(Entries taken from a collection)
╔══

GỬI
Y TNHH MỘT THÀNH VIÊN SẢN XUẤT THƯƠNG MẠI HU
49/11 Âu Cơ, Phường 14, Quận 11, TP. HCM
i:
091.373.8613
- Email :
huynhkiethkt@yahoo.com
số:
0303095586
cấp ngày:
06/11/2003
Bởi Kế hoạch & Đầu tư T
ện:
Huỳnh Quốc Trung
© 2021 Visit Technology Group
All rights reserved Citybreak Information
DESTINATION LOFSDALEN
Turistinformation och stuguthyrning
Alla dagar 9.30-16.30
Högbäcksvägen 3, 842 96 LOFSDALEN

╚══

__Exercise brief__.
Your task is to quote the lines above, beginning with the first and ending with the one that holds "Turistinformation och stuguthyrning".

__Solution to this problem__.
GỬI
Y TNHH MỘT THÀNH VIÊN SẢN XUẤT THƯƠNG MẠI HU
49/11 Âu Cơ, Phường 14, Quận 11, TP. HCM
i:
091.373.8613
- Email :
huynhkiethkt@yahoo.com
số:
0303095586
cấp ngày:
06/11/2003
Bởi Kế hoạch & Đầu tư T
ện:
Huỳnh Quốc Trung
© 2021 Visit Technology Group
All rights reserved Citybreak Information
DESTINATION LOFSDALEN
Turistinformation och stuguthyrning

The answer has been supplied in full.